Doutor pela Unicamp e com pós-doutorado na Universidade de Toronto, no Canadá, o professor Dalfré Filho trabalha em parceria com órgãos como o CTH/DAEE/USP, Politecnico di Milano (Itália), Universidad Nacional de San Juan (Argentina), Instituto Tecnologico de Monterrey (México) e Instituto Superior Politécnico José Antonio Echeverría (Cuba). Na Unicamp, mantém linhas de pesquisas em Mecânica dos Fluidos e Hidráulica, principalmente em estruturas e equipamentos hidráulicos, sistemas de abastecimento de água, perdas em redes de água, cavitação e transitórios hidráulicos.
O especialista nota que existem várias soluções técnicas que podem ser adotadas, evitando ou reduzindo a necessidade de construção de grandes obras para assegurar o abastecimento de água. “É importante trabalhar na oferta, mas também é possível atuar na demanda”, assinala.
A redução das perdas de água nas redes de distribuição é um dos setores em que é possível avançar de forma expressiva, destaca o professor da Unicamp.
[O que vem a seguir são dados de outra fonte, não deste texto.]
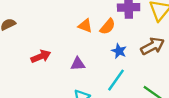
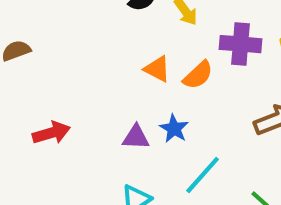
blue star: (119, 51) -> (174, 129), moved
red arrow: (41, 56) -> (51, 133), moved

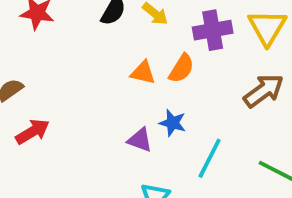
red arrow: (51, 133) -> (33, 132), moved
purple triangle: (136, 137) -> (140, 140), turned 32

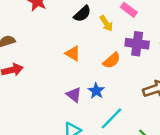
orange triangle: (143, 73) -> (73, 53), moved

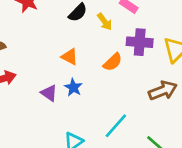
blue star: (96, 91) -> (73, 87), moved
purple triangle: (74, 95) -> (49, 93), moved

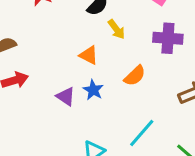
yellow arrow: (105, 22) -> (116, 29), moved
orange semicircle: (113, 62) -> (135, 76), moved

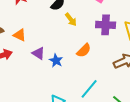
orange triangle: (89, 55) -> (20, 35), moved
purple triangle: (66, 97) -> (38, 53), moved

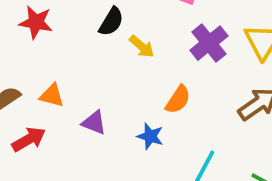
purple cross: (106, 25) -> (209, 43), turned -30
blue star: (56, 61) -> (150, 136), moved

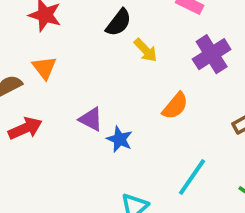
orange triangle: (52, 96) -> (44, 68), moved, turned 32
blue star: (150, 136) -> (120, 139), moved

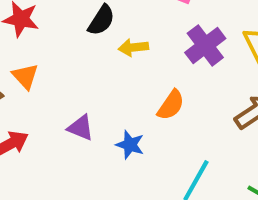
yellow arrow: (146, 50) -> (133, 47), turned 132
blue star: (120, 139) -> (130, 145), moved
As perdas, ou fugas, ocorrem por envelhecimento da rede, entre outros motivos. “As próprias gestoras dos sistemas de abastecimento de agua já percebem a importância de atuar nesse ponto, tanto que tem sido crescente a procura de qualificação do corpo técnico”, conta.
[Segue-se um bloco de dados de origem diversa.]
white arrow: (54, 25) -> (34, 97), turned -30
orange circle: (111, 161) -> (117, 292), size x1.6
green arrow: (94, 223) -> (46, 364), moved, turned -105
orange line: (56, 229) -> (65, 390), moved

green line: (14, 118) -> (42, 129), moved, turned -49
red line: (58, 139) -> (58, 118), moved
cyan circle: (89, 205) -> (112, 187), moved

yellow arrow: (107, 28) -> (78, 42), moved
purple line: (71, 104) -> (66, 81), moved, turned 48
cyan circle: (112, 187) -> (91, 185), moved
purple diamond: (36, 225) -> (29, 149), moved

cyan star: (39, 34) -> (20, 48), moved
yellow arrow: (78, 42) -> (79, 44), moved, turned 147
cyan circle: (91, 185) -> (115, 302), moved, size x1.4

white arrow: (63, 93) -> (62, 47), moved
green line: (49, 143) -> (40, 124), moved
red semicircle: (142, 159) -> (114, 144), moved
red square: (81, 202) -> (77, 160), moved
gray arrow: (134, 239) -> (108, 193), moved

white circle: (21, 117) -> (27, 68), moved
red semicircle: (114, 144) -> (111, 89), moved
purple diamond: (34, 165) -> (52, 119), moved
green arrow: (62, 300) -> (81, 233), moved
Algumas empresas já alcançaram índices satisfatórios de redução de perdas. Caso da Sanasa, de Campinas, que já reduziu para menos de 20% o seu índice de perdas, o que é um ótimo patamar considerando o panorama paulista e brasileiro em geral. Grande parte dos municípios tem índices de perdas acima de 40%.
Existem alguns desafios importantes nesse sentido, observa o professor Dalfré Filho. Um deles está relacionado às ligações clandestinas em áreas periféricas, dificultando as medições e identificação de pontos de fuga de água tratada.
Tratamento de esgoto e reuso – Outro território em que é necessário possível avançar muito, diz o especialista da Unicamp, é o da melhoria da qualidade dos corpos d´água, através da ampliação do tratamento de esgotos urbanos. “É possível ampliar o tratamento de esgoto e também aumentar a eficiência dos sistemas já existentes”, entende ele. Mais da metade do esgoto urbano produzido no Brasil não recebe nenhum tipo de tratamento atualmente.
Dalfré Filho cita o caso dos rios Tietê e Pinheiros, na Grande São Paulo, que poderiam ser mananciais de abastecimento, mas estão comprometidos pelo excesso de poluição. A própria represa Billings, lembra, poderia ser uma solução importante para o abastecimento da região, caso não estivesse tão poluída. Atualmente, apenas alguns braços da Billings (Taquecetuba e Riacho Grande) são usados para contribuir com o fornecimento de água.
A propagação do reuso da água é outro ingrediente importante, como parte do mix de soluções técnicas para enfrentar a crise hídrica, entende o especialista da Unicamp. O momento é de mudança, de transformar para melhor o olhar sobre o uso da água no país que tem 12% da água doce do planeta, mas que já tem áreas com déficits expressivos, que podem e devem ser enfrentados, visando um futuro com maior sustentabilidade no uso dos recursos hídricos.